[Records for processing Boundary: Start]
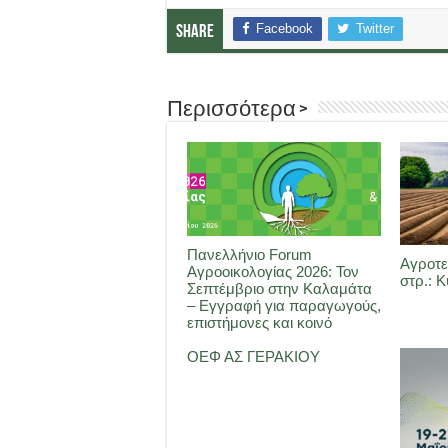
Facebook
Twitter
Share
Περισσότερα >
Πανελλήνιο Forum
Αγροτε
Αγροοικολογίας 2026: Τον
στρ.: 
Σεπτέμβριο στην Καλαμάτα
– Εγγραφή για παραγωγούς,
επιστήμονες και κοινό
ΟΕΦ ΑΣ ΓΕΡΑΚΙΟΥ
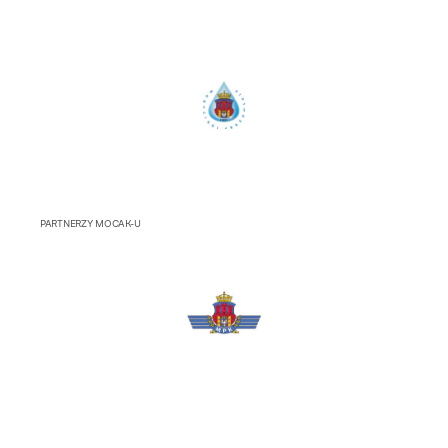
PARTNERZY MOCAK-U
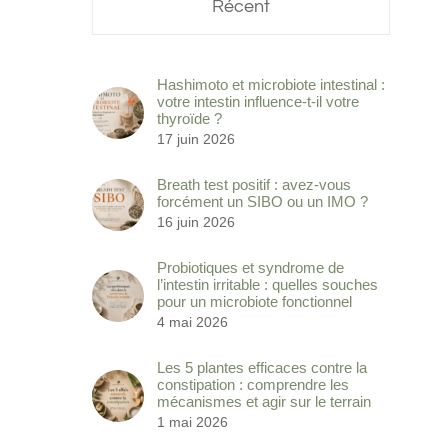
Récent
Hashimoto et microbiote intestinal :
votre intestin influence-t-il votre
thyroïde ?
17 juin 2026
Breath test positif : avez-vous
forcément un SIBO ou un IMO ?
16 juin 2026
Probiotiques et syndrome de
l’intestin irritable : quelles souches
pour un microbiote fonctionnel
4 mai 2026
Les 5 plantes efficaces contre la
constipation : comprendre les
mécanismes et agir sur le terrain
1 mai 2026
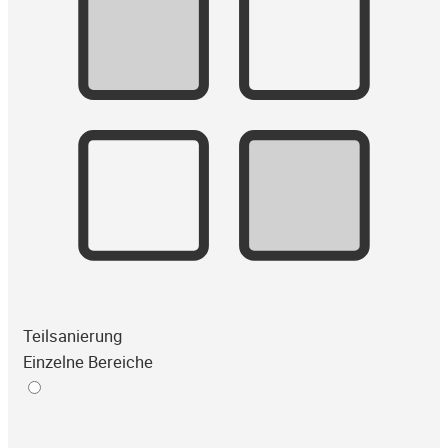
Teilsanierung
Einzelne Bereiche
[Records for processing Boundary: End]
[Records for processing Boundary: Start]
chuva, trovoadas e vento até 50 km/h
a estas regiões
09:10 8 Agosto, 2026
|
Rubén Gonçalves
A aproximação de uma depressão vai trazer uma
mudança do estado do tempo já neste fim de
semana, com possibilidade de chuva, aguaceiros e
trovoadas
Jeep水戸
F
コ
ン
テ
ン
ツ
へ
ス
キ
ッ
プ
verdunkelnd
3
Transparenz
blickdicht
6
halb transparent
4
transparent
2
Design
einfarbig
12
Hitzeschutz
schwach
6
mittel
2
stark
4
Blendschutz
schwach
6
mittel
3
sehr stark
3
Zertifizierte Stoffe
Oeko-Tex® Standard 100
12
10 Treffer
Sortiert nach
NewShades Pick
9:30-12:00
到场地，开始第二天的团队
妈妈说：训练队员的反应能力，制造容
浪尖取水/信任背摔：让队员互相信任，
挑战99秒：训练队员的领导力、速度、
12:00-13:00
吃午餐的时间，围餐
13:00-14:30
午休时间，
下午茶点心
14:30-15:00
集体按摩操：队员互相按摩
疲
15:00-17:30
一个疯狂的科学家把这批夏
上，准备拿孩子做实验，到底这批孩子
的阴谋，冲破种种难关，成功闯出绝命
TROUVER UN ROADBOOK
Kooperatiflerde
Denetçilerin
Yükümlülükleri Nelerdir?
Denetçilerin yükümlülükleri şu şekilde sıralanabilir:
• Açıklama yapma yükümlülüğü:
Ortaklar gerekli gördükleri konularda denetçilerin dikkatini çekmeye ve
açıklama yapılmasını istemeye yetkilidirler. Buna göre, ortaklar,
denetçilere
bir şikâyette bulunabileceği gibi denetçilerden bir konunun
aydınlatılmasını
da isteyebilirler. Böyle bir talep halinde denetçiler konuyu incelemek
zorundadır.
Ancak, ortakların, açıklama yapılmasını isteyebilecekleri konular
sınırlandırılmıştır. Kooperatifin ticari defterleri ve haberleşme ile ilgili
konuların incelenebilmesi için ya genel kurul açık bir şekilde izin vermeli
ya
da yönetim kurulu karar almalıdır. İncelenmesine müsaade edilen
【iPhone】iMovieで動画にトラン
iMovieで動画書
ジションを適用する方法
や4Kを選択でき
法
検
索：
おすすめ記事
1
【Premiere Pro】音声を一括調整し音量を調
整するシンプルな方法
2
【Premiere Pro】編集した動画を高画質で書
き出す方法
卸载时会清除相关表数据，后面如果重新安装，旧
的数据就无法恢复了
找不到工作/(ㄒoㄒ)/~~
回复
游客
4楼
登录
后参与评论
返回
[Records for processing Boundary: End]
* Problem to solve *
Restate word for word the lines of the data above, starting at the line containing "NewShades Pick" and ending at the line containing "Yükümlülükleri Nelerdir?", both included, and nothing more.

* Response to the task *
NewShades Pick
9:30-12:00
到场地，开始第二天的团队
妈妈说：训练队员的反应能力，制造容
浪尖取水/信任背摔：让队员互相信任，
挑战99秒：训练队员的领导力、速度、
12:00-13:00
吃午餐的时间，围餐
13:00-14:30
午休时间，
下午茶点心
14:30-15:00
集体按摩操：队员互相按摩
疲
15:00-17:30
一个疯狂的科学家把这批夏
上，准备拿孩子做实验，到底这批孩子
的阴谋，冲破种种难关，成功闯出绝命
TROUVER UN ROADBOOK
Kooperatiflerde
Denetçilerin
Yükümlülükleri Nelerdir?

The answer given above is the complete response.